TRY IT:
Only the lines that hold the word "will" are wanted from this listing.

STORED DATA:
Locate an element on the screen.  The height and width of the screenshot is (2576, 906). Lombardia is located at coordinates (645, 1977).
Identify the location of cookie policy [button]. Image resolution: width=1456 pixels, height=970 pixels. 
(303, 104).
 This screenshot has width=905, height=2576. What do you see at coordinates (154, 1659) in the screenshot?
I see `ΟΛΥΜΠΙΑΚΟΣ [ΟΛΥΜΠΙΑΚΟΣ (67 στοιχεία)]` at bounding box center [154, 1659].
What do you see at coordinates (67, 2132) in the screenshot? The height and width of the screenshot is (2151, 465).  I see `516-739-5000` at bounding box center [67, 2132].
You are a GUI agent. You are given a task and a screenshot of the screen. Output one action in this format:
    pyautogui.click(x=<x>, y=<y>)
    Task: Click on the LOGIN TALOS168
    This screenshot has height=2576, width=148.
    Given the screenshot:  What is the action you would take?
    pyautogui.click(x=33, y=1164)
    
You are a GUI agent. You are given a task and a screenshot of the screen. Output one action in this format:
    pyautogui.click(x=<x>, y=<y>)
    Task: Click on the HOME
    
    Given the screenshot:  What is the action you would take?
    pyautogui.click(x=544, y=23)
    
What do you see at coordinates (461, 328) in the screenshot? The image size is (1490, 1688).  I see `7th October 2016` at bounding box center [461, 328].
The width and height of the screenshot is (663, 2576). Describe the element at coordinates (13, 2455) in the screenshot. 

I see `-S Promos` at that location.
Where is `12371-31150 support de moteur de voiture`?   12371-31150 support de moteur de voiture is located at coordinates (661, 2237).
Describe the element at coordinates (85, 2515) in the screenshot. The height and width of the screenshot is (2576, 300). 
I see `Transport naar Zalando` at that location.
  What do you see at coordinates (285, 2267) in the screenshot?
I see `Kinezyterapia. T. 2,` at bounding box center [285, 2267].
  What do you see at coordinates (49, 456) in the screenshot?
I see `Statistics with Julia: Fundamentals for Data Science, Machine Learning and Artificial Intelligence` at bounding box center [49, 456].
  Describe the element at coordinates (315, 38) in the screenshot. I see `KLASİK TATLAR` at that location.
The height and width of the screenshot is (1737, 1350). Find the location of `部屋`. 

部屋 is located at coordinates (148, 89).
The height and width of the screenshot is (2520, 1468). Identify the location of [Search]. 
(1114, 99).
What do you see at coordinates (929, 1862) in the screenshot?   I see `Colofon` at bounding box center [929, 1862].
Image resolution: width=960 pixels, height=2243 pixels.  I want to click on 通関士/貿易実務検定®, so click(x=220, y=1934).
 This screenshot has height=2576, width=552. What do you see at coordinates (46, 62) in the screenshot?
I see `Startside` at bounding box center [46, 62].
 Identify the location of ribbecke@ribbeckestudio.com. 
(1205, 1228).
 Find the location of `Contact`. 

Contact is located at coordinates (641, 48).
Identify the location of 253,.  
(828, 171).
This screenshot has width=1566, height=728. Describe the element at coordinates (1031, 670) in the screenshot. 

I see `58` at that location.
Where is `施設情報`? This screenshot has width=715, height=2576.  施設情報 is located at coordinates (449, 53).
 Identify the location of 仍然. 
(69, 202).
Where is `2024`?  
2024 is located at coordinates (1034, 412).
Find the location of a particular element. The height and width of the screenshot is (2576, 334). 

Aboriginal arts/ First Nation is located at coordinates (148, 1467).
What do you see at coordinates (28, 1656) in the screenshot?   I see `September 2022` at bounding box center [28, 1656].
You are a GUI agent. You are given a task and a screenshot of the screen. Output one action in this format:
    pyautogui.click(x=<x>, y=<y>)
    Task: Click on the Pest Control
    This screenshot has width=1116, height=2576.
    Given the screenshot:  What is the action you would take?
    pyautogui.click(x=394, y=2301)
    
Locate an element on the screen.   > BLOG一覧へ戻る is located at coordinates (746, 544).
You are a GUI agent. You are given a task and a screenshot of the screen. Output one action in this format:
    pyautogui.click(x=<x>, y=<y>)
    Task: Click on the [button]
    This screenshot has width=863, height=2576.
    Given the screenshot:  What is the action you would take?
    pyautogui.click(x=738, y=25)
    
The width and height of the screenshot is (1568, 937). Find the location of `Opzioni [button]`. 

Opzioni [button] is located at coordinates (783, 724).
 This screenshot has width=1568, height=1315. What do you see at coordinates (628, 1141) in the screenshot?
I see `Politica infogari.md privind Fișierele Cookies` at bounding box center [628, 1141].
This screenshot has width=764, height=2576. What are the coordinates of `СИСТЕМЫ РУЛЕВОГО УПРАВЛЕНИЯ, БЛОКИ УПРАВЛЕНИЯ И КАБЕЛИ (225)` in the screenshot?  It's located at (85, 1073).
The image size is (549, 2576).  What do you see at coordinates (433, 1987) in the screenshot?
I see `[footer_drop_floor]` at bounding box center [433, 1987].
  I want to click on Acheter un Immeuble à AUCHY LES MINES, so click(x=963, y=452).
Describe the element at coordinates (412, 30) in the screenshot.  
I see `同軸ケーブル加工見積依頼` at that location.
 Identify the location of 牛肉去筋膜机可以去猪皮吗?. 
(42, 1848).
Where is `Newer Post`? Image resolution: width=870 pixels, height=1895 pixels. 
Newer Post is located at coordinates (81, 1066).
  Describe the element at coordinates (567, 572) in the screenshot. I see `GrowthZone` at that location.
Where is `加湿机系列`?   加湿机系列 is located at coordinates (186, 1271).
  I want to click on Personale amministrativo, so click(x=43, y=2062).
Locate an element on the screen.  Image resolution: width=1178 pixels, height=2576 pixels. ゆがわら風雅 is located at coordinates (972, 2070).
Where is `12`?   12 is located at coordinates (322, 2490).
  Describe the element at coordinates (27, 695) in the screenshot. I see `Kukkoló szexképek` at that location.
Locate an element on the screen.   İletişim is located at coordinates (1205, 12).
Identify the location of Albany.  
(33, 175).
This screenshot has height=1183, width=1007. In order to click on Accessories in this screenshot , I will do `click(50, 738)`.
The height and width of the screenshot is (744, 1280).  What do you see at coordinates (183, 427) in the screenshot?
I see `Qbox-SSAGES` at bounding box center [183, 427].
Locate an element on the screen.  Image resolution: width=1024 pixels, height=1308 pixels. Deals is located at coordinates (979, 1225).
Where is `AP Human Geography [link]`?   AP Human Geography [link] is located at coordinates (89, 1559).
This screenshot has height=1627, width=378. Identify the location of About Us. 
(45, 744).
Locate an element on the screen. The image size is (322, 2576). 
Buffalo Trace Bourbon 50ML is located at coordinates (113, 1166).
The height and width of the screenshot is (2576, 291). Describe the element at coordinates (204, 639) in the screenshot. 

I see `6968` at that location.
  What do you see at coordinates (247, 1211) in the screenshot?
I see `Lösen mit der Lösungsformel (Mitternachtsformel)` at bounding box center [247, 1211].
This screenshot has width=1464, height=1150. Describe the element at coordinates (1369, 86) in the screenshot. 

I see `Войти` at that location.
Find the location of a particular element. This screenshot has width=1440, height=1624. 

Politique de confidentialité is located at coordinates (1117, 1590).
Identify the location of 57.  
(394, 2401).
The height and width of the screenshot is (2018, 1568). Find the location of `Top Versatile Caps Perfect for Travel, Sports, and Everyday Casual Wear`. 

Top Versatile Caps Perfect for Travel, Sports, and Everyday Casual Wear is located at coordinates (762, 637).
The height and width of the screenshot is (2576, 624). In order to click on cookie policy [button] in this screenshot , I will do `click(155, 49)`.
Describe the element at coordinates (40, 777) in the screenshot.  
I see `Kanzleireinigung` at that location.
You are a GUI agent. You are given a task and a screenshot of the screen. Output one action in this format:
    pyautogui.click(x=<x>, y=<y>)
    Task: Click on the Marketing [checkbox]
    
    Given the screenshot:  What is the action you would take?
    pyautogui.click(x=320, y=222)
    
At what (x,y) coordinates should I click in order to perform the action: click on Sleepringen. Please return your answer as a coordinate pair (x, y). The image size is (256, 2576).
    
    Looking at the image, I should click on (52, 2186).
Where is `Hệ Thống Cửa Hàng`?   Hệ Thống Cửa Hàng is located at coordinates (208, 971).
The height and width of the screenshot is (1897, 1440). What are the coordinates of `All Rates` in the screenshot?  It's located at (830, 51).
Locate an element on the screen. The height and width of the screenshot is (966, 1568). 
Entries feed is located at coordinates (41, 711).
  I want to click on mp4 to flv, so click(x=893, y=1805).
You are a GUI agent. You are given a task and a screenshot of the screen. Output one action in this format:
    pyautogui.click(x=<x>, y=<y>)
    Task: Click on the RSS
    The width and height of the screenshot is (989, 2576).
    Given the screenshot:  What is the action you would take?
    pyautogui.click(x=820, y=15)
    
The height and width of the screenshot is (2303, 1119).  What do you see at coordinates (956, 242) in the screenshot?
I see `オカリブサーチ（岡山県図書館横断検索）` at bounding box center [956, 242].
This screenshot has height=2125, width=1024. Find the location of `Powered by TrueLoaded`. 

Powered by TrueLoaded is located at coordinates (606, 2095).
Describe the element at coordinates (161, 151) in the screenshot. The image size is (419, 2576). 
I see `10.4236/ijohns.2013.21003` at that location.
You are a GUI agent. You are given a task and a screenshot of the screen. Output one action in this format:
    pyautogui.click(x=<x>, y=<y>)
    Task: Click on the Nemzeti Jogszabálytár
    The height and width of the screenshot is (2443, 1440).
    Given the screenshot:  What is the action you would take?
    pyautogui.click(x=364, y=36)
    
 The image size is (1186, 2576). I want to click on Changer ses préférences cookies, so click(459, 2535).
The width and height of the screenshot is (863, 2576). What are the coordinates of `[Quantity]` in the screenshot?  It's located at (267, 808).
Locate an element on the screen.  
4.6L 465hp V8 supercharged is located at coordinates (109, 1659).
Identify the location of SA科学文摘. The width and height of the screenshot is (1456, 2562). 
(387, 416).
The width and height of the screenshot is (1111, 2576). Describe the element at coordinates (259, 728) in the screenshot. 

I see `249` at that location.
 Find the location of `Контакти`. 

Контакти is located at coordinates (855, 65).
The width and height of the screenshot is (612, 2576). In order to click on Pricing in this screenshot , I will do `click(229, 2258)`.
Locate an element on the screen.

OUTPUT FOR THIS EXERCISE:
This screenshot has height=1183, width=1007. In order to click on Accessories in this screenshot , I will do `click(50, 738)`.
The height and width of the screenshot is (2576, 624). In order to click on cookie policy [button] in this screenshot , I will do `click(155, 49)`.
The width and height of the screenshot is (612, 2576). In order to click on Pricing in this screenshot , I will do `click(229, 2258)`.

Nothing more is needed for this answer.